*** Source records Section Begins ***

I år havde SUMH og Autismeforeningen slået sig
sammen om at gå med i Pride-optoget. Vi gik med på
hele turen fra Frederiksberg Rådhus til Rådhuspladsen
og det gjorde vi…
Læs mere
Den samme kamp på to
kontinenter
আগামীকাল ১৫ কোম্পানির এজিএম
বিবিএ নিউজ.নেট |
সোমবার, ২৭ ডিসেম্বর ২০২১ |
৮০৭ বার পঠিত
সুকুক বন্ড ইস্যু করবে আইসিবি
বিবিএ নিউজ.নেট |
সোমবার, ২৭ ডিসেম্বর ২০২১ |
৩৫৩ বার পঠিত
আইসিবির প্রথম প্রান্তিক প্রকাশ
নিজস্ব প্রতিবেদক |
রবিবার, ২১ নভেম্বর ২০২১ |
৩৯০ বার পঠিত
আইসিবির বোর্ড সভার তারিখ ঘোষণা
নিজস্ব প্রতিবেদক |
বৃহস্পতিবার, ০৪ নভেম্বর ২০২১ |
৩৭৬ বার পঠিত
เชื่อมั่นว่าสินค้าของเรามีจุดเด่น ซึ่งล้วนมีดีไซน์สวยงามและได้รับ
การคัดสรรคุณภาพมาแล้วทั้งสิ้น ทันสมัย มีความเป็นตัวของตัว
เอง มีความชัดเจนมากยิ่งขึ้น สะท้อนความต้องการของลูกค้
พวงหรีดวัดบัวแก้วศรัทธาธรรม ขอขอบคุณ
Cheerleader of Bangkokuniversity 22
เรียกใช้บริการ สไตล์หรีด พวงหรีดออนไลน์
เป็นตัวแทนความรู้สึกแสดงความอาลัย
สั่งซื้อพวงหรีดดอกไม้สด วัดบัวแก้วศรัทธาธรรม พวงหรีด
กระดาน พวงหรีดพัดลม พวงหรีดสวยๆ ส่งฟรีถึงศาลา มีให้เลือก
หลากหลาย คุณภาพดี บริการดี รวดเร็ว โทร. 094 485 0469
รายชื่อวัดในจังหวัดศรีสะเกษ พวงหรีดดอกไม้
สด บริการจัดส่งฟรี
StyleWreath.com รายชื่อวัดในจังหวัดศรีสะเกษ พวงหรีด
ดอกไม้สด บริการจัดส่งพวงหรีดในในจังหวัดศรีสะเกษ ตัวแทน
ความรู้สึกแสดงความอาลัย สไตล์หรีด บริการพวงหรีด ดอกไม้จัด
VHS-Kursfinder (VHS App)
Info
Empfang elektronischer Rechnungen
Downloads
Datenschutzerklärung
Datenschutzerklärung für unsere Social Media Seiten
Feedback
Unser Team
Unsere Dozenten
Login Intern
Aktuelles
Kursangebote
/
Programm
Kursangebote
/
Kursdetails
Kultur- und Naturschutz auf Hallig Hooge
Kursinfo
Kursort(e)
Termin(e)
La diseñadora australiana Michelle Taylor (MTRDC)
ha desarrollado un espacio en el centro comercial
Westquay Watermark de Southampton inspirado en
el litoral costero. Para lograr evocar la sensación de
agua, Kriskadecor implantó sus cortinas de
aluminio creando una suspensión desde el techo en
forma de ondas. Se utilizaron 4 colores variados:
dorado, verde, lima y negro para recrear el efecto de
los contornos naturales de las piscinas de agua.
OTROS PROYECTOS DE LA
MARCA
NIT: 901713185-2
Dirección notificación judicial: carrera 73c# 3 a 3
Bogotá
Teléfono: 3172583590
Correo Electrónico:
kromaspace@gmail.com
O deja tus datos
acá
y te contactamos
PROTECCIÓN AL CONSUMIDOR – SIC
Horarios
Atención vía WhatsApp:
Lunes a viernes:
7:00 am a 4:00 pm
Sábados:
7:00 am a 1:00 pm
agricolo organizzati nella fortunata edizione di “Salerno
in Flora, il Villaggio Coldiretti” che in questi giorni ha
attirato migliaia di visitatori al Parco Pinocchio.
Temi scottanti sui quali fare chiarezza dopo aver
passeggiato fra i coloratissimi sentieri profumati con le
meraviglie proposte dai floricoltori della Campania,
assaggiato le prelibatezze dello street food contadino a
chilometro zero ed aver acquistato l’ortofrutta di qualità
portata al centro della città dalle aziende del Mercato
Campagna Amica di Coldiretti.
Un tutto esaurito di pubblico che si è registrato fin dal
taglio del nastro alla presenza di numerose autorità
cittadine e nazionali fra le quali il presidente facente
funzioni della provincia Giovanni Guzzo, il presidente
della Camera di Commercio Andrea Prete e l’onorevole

*** Source records Section Ends ***

How to complete this task: Across the records above, in how many lines does the string "Datenschutzerklärung" appear? Reply with the figure alone.

Finished exercise: 2